The songs were good though: “Thanks… but I feel with whatever comes next, I need to take total control and let the music dictate where I go. I just need to find the calling with these next songs.” Getting his band around him again – augmented on guitar by son Riley this time – and playing through the classics may well be just what the doctor ordered for the acclaimed producer and songwriter.

While some may argue that it’s a cash-in to just go and play old favourites, for an artist existing in an industry that is as unsure of itself as it ever has been, perhaps familiarity can breed creativity and breathe some new life into a proven pop muse.

“It’s like what people have been telling me about the new Bruce Springsteen single and how it sounds like ‘The Life of Riley’. I don’t think it really does… what’s more likely is that somewhere along the line, Springsteen influenced me and that’s where the sound of my record came from! You can never tell when things like that are going to strike.”

‘The Life of Riley’ is just one of many classic singles that Broudie has been completely responsible for. Songs like ‘Pure’, ‘Sense’, ‘Ready or Not’ and ‘Lucky You’ will all be belted out on this upcoming tour. They were all big hits and are considered timeless pop tunes by most of us.

But not by the writer: “No. ‘Sugar Sugar’ by The Archies is perfect pop music. ‘Pure’, for example, has too many words to be a pop classic.

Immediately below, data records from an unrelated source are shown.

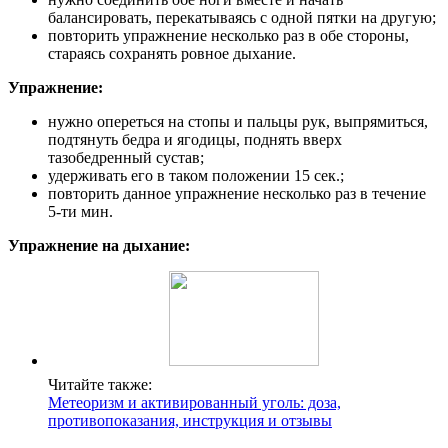
балансировать, перекатываясь с одной пятки на другую;
повторить упражнение несколько раз в обе стороны,
стараясь сохранять ровное дыхание.
Упражнение:
нужно опереться на стопы и пальцы рук, выпрямиться,
подтянуть бедра и ягодицы, поднять вверх
тазобедренный сустав;
удерживать его в таком положении 15 сек.;
повторить данное упражнение несколько раз в течение
5-ти мин.
Упражнение на дыхание:
Читайте также:
Метеоризм и активированный уголь: доза,
противопоказания, инструкция и отзывы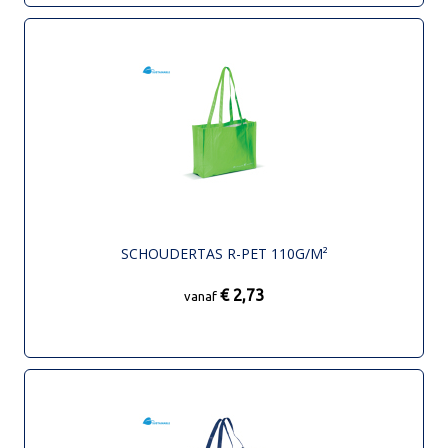
SCHOUDERTAS R-PET 110G/M²
€ 2,73
vanaf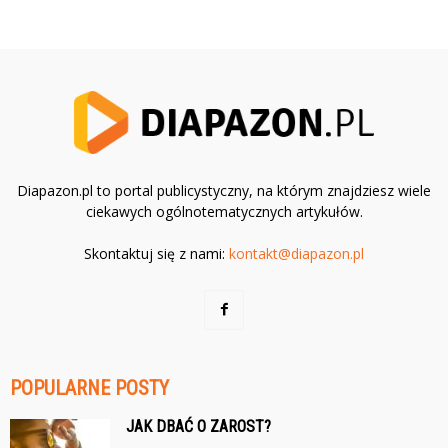
Diapazon.pl to portal publicystyczny, na którym znajdziesz wiele
ciekawych ogólnotematycznych artykułów.
Skontaktuj się z nami:
kontakt@diapazon.pl
POPULARNE POSTY
JAK DBAĆ O ZAROST?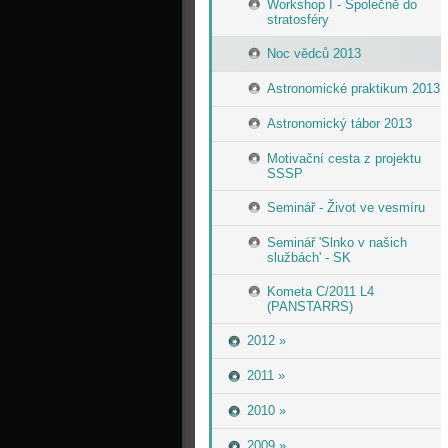
Workshop I - Společně do
stratosféry
Noc vědců 2013
Astronomické praktikum 2013
Astronomický tábor 2013
Motivační cesta z projektu
SSSP
Seminář - Život ve vesmíru
Seminář 'Slnko v našich
službách' - SK
Kometa C/2011 L4
(PANSTARRS)
2012 »
2011 »
2010 »
2009 »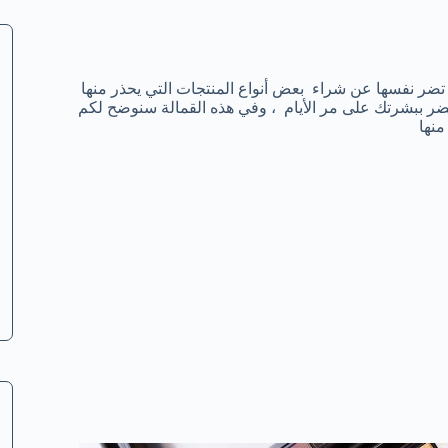
 تضر نفسها عن شراء بعض أنواع المنتجات التي يحذر منها
 تضر ببشرتك على مر الأيام ، وفي هذه القمالة سنوضح لكم
منها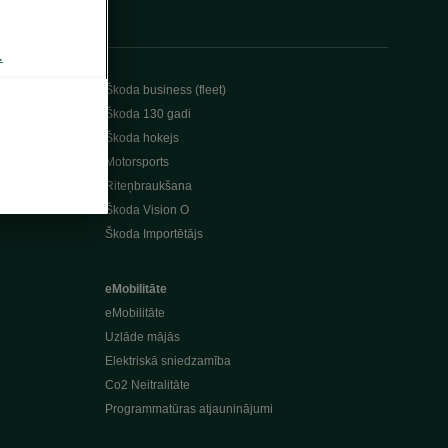
.
Škoda business (fleet)
Škoda 130 gadi
Škoda hokejs
Motorsports
Riteņbraukšana
Škoda Vision O
Škoda Importētājs
eMobilitāte
eMobilitāte
Uzlāde mājās
Elektriskā sniedzamība
Co2 Neitralitāte
Programmatūras atjauninājumi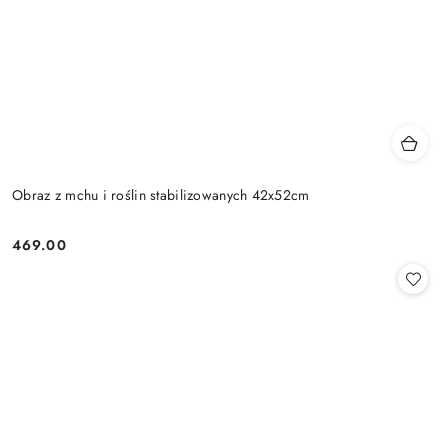
Obraz z mchu i roślin stabilizowanych 42x52cm
469.00
Cena: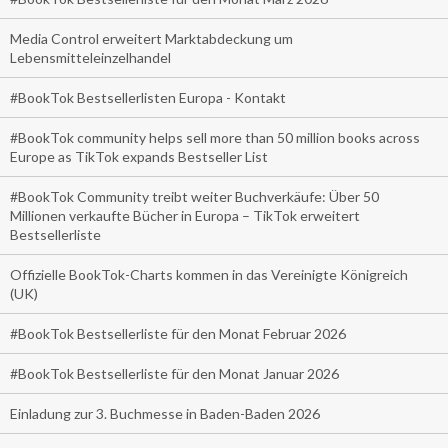
Media Control erweitert Marktabdeckung um
Lebensmitteleinzelhandel
#BookTok Bestsellerlisten Europa - Kontakt
#BookTok community helps sell more than 50 million books across
Europe as TikTok expands Bestseller List
#BookTok Community treibt weiter Buchverkäufe: Über 50
Millionen verkaufte Bücher in Europa – TikTok erweitert
Bestsellerliste
Offizielle BookTok-Charts kommen in das Vereinigte Königreich
(UK)
#BookTok Bestsellerliste für den Monat Februar 2026
#BookTok Bestsellerliste für den Monat Januar 2026
Einladung zur 3. Buchmesse in Baden-Baden 2026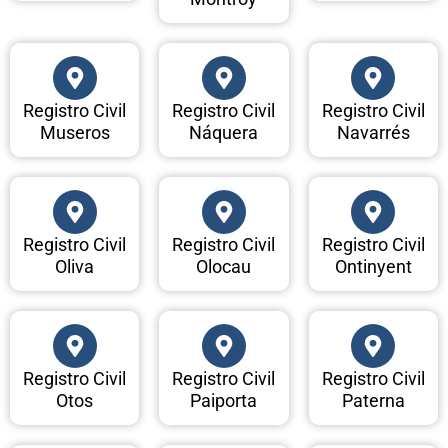
Registro Civil
Registro Civil
Registro Civil
Museros
Náquera
Navarrés
Registro Civil
Registro Civil
Registro Civil
Oliva
Olocau
Ontinyent
Registro Civil
Registro Civil
Registro Civil
Otos
Paiporta
Paterna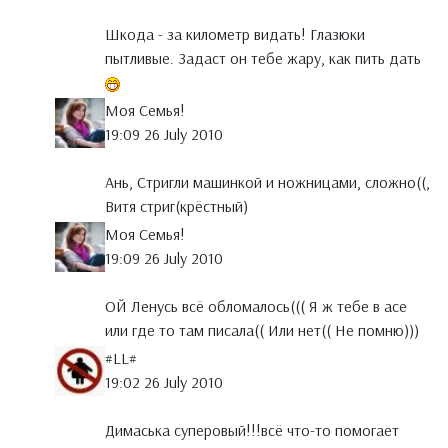
Шкода - за километр видать! Глазюки
пытливые. Задаст он тебе жару, как пить дать
Моя Семья!
19:09 26 July 2010
Ань, Стригли машинкой и ножницами, сложно((,
Витя стриг(крёстный)
Моя Семья!
19:09 26 July 2010
ОЙ Ленусь всё обломалось((( Я ж тебе в асе
или где то там писала(( Или нет(( Не помню)))
#LL#
19:02 26 July 2010
Димаська суперовый!!!всё что-то помогает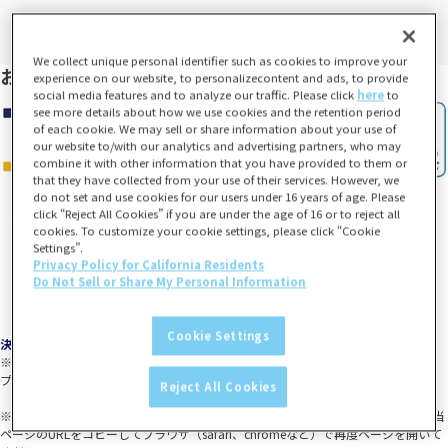
We collect unique personal identifier such as cookies to improve your
お支払い方法
experience on our website, to personalizecontent and ads, to provide
social media features and to analyze our traffic. Please click
here
to
see more details about how we use cookies and the retention period
of each cookie. We may sell or share information about your use of
our website to/with our analytics and advertising partners, who may
combine it with other information that you have provided to them or
that they have collected from your use of their services. However, we
do not set and use cookies for our users under 16 years of age. Please
click “Reject All Cookies” if you are under the age of 16 or to reject all
cookies. To customize your cookie settings, please click “Cookie
Settings”.
Privacy Policy for California Residents
Do Not Sell or Share My Personal Information
Cookie Settings
決済について
※「一番くじONLINE」旧サイトとは利用可能なお支払い方法が異なります。
プレバンPay、メルペイはご利用いただけません。
Reject All Cookies
※各種SNSなどからアクセスした場合、PayPay決済がご利用いただけません。該当
ページのURLをコピーしてブラウザ（safari、chromeなど）で再度ページを開いて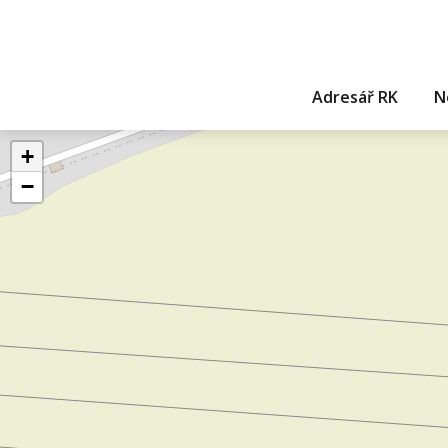
Adresář RK
N
+
−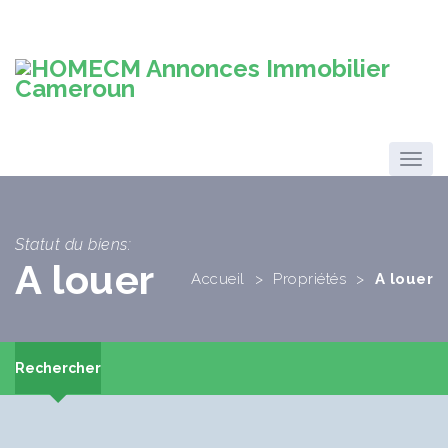
Statut du biens:
A louer
Accueil
>
Propriétés
>
A louer
Rechercher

I’ve never really written like that again to be honest…” Why not? “It’s not something you can chase. I usually start with an idea of what I want to do sound-wise and then kinda’ follow that. It’s more something that I let guide me than an actual craft. There are times when you’re down to operating on instinct alone and that’s when it works.”

However you want to describe it, there is no getting away from the fact that the Lightning Seeds’ debut single, ‘Pure’, is simply a great song. But it was a song written without an audience in mind… “That’s a big factor,” says Broudie. “All musicians want to find a listener and it’s funny because, when you find an audience, that’s often your best time and you find the music flowing. It’s when you fall out of favour, if you like, that things start to get a bit more difficult.”

It’s a problem facing a lot of artists. As the music industry continues to splinter and break from its original shape, how do the results affect the art (rather than the commerce)? “That’s why I’m doing this tour,” declares Broudie. “I want to enjoy myself playing in a band that I’m comfortable with and one I know will do those songs justice. Hopefully the tunes will give me that something that is missing right now and lead me down a path…. I just hope people turn up!”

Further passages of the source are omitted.